Work instruction -
After reading the entries below, report how many lines have the string "free" in them, giving the number alone.

[Records from a data collection]
^^^^
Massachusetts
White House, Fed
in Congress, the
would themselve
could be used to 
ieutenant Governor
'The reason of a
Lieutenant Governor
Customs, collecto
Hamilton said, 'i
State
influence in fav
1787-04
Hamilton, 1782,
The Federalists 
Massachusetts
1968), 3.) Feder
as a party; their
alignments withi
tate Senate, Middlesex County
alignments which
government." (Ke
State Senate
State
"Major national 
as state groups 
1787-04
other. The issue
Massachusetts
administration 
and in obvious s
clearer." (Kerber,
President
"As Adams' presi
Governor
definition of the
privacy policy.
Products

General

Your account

^^^^
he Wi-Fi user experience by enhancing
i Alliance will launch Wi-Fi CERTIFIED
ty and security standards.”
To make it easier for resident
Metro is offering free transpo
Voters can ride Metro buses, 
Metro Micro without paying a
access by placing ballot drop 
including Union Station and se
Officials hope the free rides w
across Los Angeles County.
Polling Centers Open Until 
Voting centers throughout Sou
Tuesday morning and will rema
^^^^
Reply to the task -
2